You know when I sit and when I rise;
you perceive my thoughts from afar.
You discern my going out and my lying down;
you are familiar with all my ways.
Before a word is on my tongue
you know it completely, O Lord.
You hem me in - behind and before;
you have laid your hand upon me.
Such knowledge is too wonderful for me,
too lofty for me to attain.
Where can I go from your Spirit?
Where can I flee from your presence?
If I go up to the heavens, you are there;
if I make my bed in the depths, you are there.
If I rise on the wings of the dawn,
if I settle on the far side of the sea,
even there your hand will guide me,
your right hand will hold me fast.
If I say, "Surely the darkness will hide me
and the light become night around me,"
even the darkness will not be dark to you;
for the night will shine like the day,
for darkness is as light to you.
For you created my inmost being;
you knit me together in my mother's womb.
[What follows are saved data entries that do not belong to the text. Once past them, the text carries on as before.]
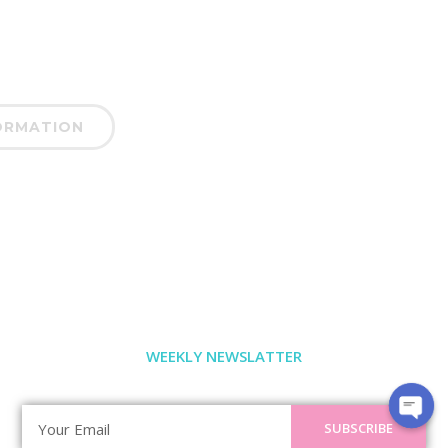
ORMATION
WEEKLY NEWSLATTER
SUBSCRIBE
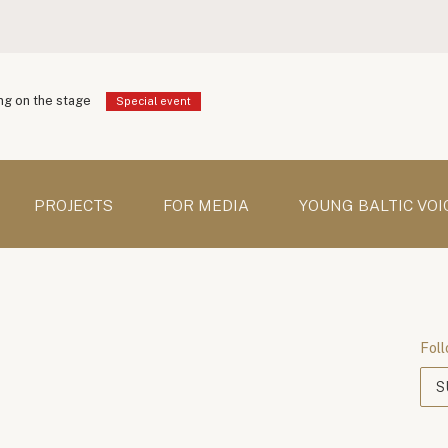
g on the stage
Special event
PROJECTS
FOR MEDIA
YOUNG BALTIC VOI
Foll
S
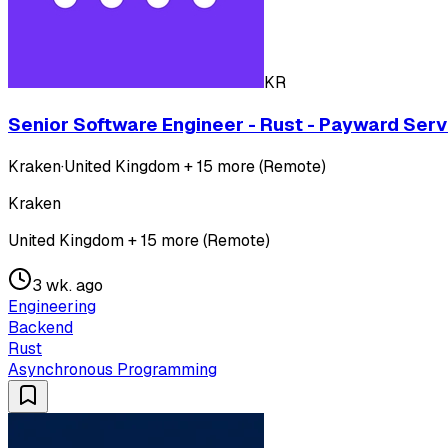
KR
Senior Software Engineer - Rust - Payward Serv
Kraken
·
United Kingdom + 15 more (Remote)
Kraken
United Kingdom + 15 more (Remote)
3 wk. ago
Engineering
Backend
Rust
Asynchronous Programming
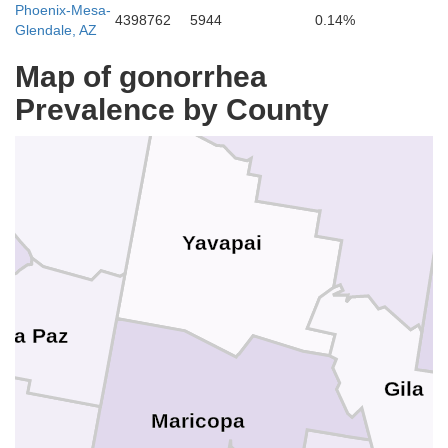
Phoenix-Mesa-
4398762
5944
0.14%
Glendale, AZ
Mohave
Map of gonorrhea
Coconino
Prevalence by County
Yavapai
La Paz
Gila
Maricopa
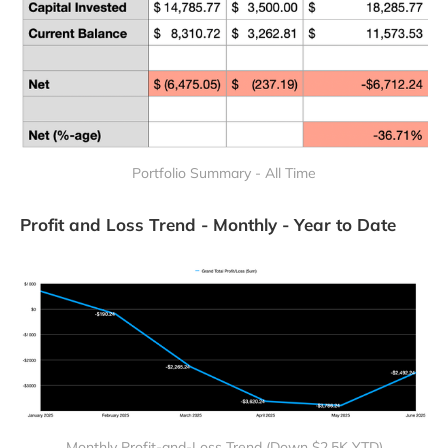
Portfolio Summary - All Time
Profit and Loss Trend - Monthly - Year to Date
Monthly Profit-and-Loss Trend (Down $2.5K YTD)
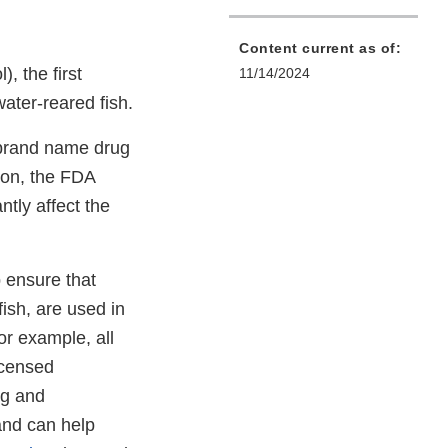
Content current as of:
, the first
11/14/2024
water-reared fish.
d brand name drug
ion, the FDA
ntly affect the
 ensure that
fish, are used in
or example, all
icensed
ng and
 and can help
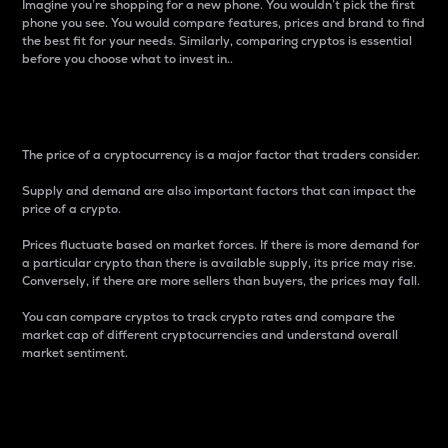
Imagine you’re shopping for a new phone. You wouldn’t pick the first
phone you see. You would compare features, prices and brand to find
the best fit for your needs. Similarly, comparing cryptos is essential
before you choose what to invest in..
Price
The price of a cryptocurrency is a major factor that traders consider.
Supply and demand are also important factors that can impact the
price of a crypto.
Prices fluctuate based on market forces. If there is more demand for
a particular crypto than there is available supply, its price may rise.
Conversely, if there are more sellers than buyers, the prices may fall.
You can compare cryptos to track crypto rates and compare the
market cap of different cryptocurrencies and understand overall
market sentiment.
24-Hour Price Difference
Percentage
I praise you because I am fearfully and wonderfully made;
your works are wonderful,
I know that full well.
My frame was not hidden from you
when I was made in the secret place.
When I was woven together in the depths of the earth,
your eyes saw my unformed body.
All the days ordained for me were written in your book
before one of them came to be.
How precious to me are your thoughts, O God!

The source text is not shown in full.